Task objective
This exercise calls for duplicating every entry below exactly, without the images.

Source material
=====
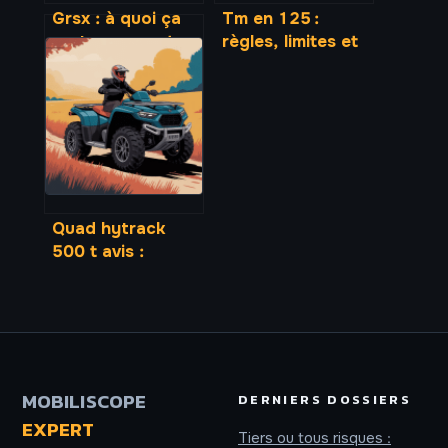
Grsx : à quoi ça
Tm en 125 :
sert, comment ça
règles, limites et
marche et
bonnes pratiques
comment l’utiliser
à connaître
Quad hytrack
500 t avis :
fiabilité,
performance et
retour
d’expérience
complet
MOBILISCOPE
DERNIERS DOSSIERS
EXPERT
Tiers ou tous risques :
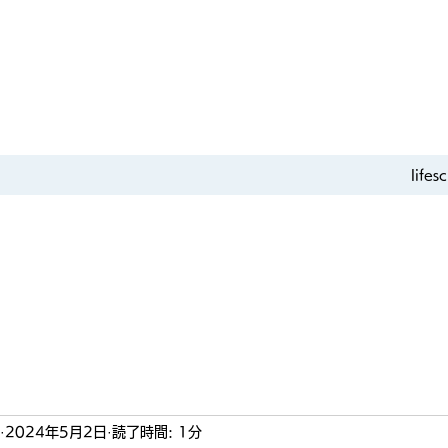
life
2024年5月2日
読了時間: 1分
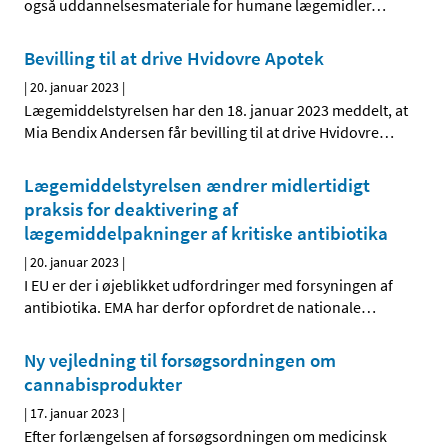
også uddannelsesmateriale for humane lægemidler
…
Bevilling til at drive Hvidovre Apotek
|
20. januar 2023
|
Lægemiddelstyrelsen har den 18. januar 2023 meddelt, at
Mia Bendix Andersen får bevilling til at drive Hvidovre
…
Lægemiddelstyrelsen ændrer midlertidigt
praksis for deaktivering af
lægemiddelpakninger af kritiske antibiotika
|
20. januar 2023
|
I EU er der i øjeblikket udfordringer med forsyningen af
antibiotika. EMA har derfor opfordret de nationale
…
Ny vejledning til forsøgsordningen om
cannabisprodukter
|
17. januar 2023
|
Efter forlængelsen af forsøgsordningen om medicinsk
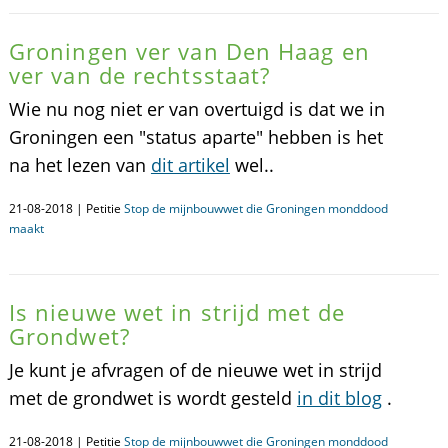
Groningen ver van Den Haag en
ver van de rechtsstaat?
Wie nu nog niet er van overtuigd is dat we in
Groningen een "status aparte" hebben is het
na het lezen van
dit artikel
wel..
21-08-2018 | Petitie
Stop de mijnbouwwet die Groningen monddood
maakt
Is nieuwe wet in strijd met de
Grondwet?
Je kunt je afvragen of de nieuwe wet in strijd
met de grondwet is wordt gesteld
in dit blog
.
21-08-2018 | Petitie
Stop de mijnbouwwet die Groningen monddood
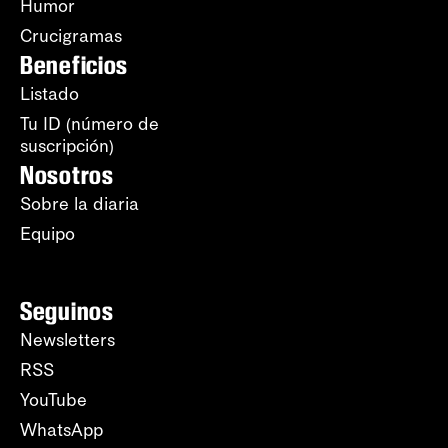
Humor
Crucigramas
Beneficios
Listado
Tu ID (número de
suscripción)
Nosotros
Sobre la diaria
Equipo
Seguinos
Newsletters
RSS
YouTube
WhatsApp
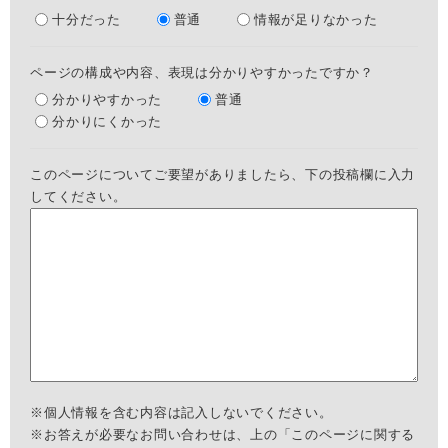
十分だった
普通
情報が足りなかった
ページの構成や内容、表現は分かりやすかったですか？
分かりやすかった
普通
分かりにくかった
このページについてご要望がありましたら、下の投稿欄に入力
してください。
※個人情報を含む内容は記入しないでください。
※お答えが必要なお問い合わせは、上の「このページに関する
=====
Result of the task
Grsx : à quoi ça
Tm en 125 :
sert, comment ça
règles, limites et
marche et
bonnes pratiques
comment l’utiliser
à connaître
Quad hytrack
500 t avis :
fiabilité,
performance et
retour
d’expérience
complet
MOBILISCOPE
DERNIERS DOSSIERS
EXPERT
Tiers ou tous risques :
life
2024年5月2日
読了時間: 1分
også uddannelsesmateriale for humane lægemidler
…
Bevilling til at drive Hvidovre Apotek
|
20. januar 2023
|
Lægemiddelstyrelsen har den 18. januar 2023 meddelt, at
Mia Bendix Andersen får bevilling til at drive Hvidovre
…
Lægemiddelstyrelsen ændrer midlertidigt
praksis for deaktivering af
lægemiddelpakninger af kritiske antibiotika
|
20. januar 2023
|
I EU er der i øjeblikket udfordringer med forsyningen af
antibiotika. EMA har derfor opfordret de nationale
…
Ny vejledning til forsøgsordningen om
cannabisprodukter
|
17. januar 2023
|
Efter forlængelsen af forsøgsordningen om medicinsk
Groningen ver van Den Haag en
ver van de rechtsstaat?
Wie nu nog niet er van overtuigd is dat we in
Groningen een "status aparte" hebben is het
na het lezen van
dit artikel
wel..
21-08-2018 | Petitie
Stop de mijnbouwwet die Groningen monddood
maakt
Is nieuwe wet in strijd met de
Grondwet?
Je kunt je afvragen of de nieuwe wet in strijd
met de grondwet is wordt gesteld
in dit blog
.
21-08-2018 | Petitie
Stop de mijnbouwwet die Groningen monddood
Humor
Crucigramas
Beneficios
Listado
Tu ID (número de
suscripción)
Nosotros
Sobre la diaria
Equipo
Seguinos
Newsletters
RSS
YouTube
WhatsApp
十分だった
普通
情報が足りなかった
ページの構成や内容、表現は分かりやすかったですか？
分かりやすかった
普通
分かりにくかった
このページについてご要望がありましたら、下の投稿欄に入力
してください。
※個人情報を含む内容は記入しないでください。
※お答えが必要なお問い合わせは、上の「このページに関する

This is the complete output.